Map Man
Yes, I did become something of a Garmin junkie during LA/XC — but deep down, I’m all about maps. About getting directions in advance. About being prepared. About knowing where I’m going.
I was actually going to say we’re a map family, because I have this picture in my head of Matt, my oldest son, diligently tracing the route from Westport to New Milford on the Hagstrom’s as we drive to a Pop Warner football game. But he hasn’t worn a Pop Warner uniform in 17 years, and that might be the last time anyone in my family, besides me, looked at a map.
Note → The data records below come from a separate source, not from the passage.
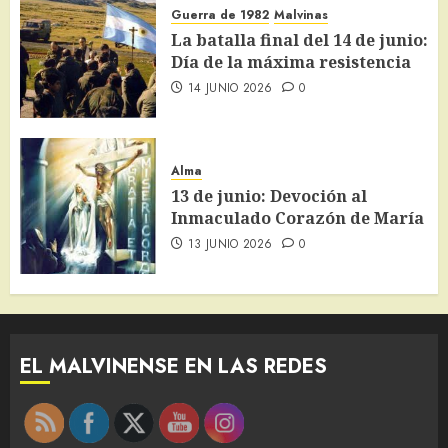
Guerra de 1982
Malvinas
La batalla final del 14 de junio:
Día de la máxima resistencia
14 JUNIO 2026
0
Alma
13 de junio: Devoción al
Inmaculado Corazón de María
13 JUNIO 2026
0
EL MALVINENSE EN LAS REDES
Certainly not Greg, my middle son; he won’t even let you give him directions. Greg’s M.O. is to wait until he’s in the car; then he’ll call, ask for the address, and plug it into his GPS. Robby’s at school in L.A., but he leaves the navigation to JetBlue. And Carol? Ha! Not big on advance planning. No-no-no-no. She gets to an intersection, or a fork in the road, and then goes with the option that feels right.
Where I’m going with all this, of course, is back to my LA/XC trip with Ricky, and the abuse Carol heaped on me for taking this
supposed seat-of-the-pants, cross-country lark — this “boys-only” road trip — and then choreographing it pretty much stop-by-stop with help from the Triple-A office in the Compo Shopping Center. And it occurs to me now that I never got around to telling you how blown away I was by what they can do for you at AAA, which prior to my adventure, I’d never thought of as anything more than emergency roadside assistance.
Well, let me tell you now. The nice folks at Triple-A will lay on you every regional tour book, every map, and every destination guide you could possibly want for travel anywhere in the US of A — free.
(Provided you’re a member, of course.) They’ll help you choose your route. They’ll arrange AAA discounts. They’ll even take care of your hotel/motel reservations, if you want. And if you’re lucky enough to get Jan, my own very special consultant, she’ll do even more. Noticing how crestfallen I looked when I turned my nifty United States map into a smudge-ridden mess after I used her handy-dandy green circle stamp to highlight my destinations, she, on her own, gave me a new map and re-did the destination marks herself. Leave it to Jan to spot obsessive neat-freak tendencies in a client who’s trying his best to pass for normal.
I dropped in on Jan recently to give her a belated “thanks” and to tell her how much Ricky and I enjoyed our adventure. Turns out she followed the whole deal on BEAGLE MAN. She said she was even tempted to enter my “guess-the-mileage” contest, but her conscience got the better of her. Since she was the one who planned my route and knew the distances down to the tenth of a mile, it might have been a bit of an advantage.
And yes, if this post seems to be a brazen and transparent attempt to trade on the glory days of my cross-country-road-trip-with-dog, when attention to BEAGLE MAN was at its peak — it is. But don’t worry, fans . . . Ricky and I will hit the road again sometime soon. I promise.